The primary objective of the study was to compare the safety and efficacy of multiple doses of upadacitinib versus placebo in adults with moderately to severely active rheumatoid arthritis (RA) on stable background methotrexate therapy who had not shown an adequate response to methotrexate alone.

This study will assess the long-term safety and efficacy of repeating treatment with MabThera, in combination with methotrexate and steroids, in patients who were previously randomized into MabThera study WA17042. The anticipated time on study treatment is until Mabthera is available on the local market and the target sample size is 100-500 individuals.

This study is to assess the safety, tolerability, and pharmacokinetics (PK) of multiple infusions of GS-5745 in adults with rheumatoid arthritis (RA). Participants will be randomized in a 4:1 ratio to receive 1 intravenous (IV) infusion of GS-5745 or placebo every 2 weeks, for a total of 3 IV infusions.

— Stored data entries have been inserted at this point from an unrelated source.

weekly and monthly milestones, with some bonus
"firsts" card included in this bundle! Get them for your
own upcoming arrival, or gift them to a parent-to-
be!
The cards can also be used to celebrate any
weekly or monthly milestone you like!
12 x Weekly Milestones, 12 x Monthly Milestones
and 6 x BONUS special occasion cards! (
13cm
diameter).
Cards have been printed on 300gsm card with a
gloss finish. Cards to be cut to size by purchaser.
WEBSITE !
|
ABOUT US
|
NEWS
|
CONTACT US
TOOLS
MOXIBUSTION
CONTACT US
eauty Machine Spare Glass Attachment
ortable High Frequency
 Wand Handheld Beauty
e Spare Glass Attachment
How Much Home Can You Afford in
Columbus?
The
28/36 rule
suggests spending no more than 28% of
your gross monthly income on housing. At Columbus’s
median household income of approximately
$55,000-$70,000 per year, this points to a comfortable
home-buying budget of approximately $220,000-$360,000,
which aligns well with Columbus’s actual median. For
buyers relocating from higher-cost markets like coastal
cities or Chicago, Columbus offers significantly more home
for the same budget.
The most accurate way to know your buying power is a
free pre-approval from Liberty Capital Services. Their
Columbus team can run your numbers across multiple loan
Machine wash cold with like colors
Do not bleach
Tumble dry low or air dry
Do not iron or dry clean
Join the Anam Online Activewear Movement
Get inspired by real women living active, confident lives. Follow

It is hypothesized that repository corticotropin injection in combination with other biologic agents will be able to provide relief of both rheumatoid arthritis and acute exacerbations of rheumatoid arthritis for patients with disease that had inadequately responded to biologics previously.

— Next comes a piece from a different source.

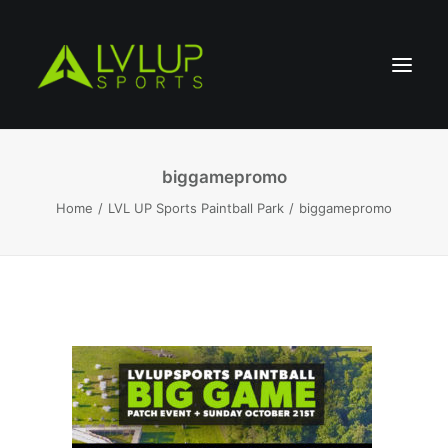
biggamepromo
Home
LVL UP Sports Paintball Park
biggamepromo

The primary objective is to compare the safety and efficacy of multiple doses of ABT-494 versus placebo in moderately to severely active RA subjects on stable background MTX therapy with inadequate response or intolerance to anti-TNF biologic therapy.

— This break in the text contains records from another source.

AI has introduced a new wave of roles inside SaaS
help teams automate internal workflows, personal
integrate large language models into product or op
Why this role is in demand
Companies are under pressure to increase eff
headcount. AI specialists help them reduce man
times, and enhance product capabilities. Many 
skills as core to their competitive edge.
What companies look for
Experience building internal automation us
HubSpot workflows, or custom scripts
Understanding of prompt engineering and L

The purpose of this study is to determine the relative effectiveness of two drug agents, Tranexamic acid (TXA) and aminocaproic acid (Amicar), that act through a similar mechanism of action. These agents are used to decrease blood loss that is a result of major surgery, like total joint arthroplasty. A secondary goal will be investigate the cost-analysis of total hospitalization. Both TXA and Amicar are both currently used in the care of patients undergoing total joint arthroplasty. Subjects will be randomly assigned to the TXA or Amicar arm. All data needed for this study including blood loss, need for transfusion, preoperative and lowest postoperative hematocrit and hemoglobin, and complications will be collected during the hospitalization stay. Our Hypothesis is that TXA and Amicar will have similar effectiveness in preventing intraoperative blood loss and the need for transfusion post-op than Amicar. A detailed cost analysis will show that the overall cost of performing the operative procedure, including transfusions, OR time, and total costs associated with admission cost will be more decreased with Amicar as compared to TXA.

The purpose of the study is to evaluate the effect of the utilization of two doses of corticotrophin ( ACTH) as a treatment in patients with early onset rheumatoid arthritis as an alternative to conventional steroid therapy by evaluating the change from baseline in the clinical findings as well as the structural findings on Magnetic Resonance Imaging (MRI). Corticotrophin (ACTH) may prevent the well documented structural progression damage in RA patients using disease-modifying antirheumatic drug (DMARD) therapy alone.

Primary Objective: To collect real-use data of the sarilumab auto-injector device (AID) used by rheumatoid arthritis (RA) participants. Secondary Objective: To compare the pharmacokinetic (PK) exposure of sarilumab administered by AID versus prefilled syringes (PFS).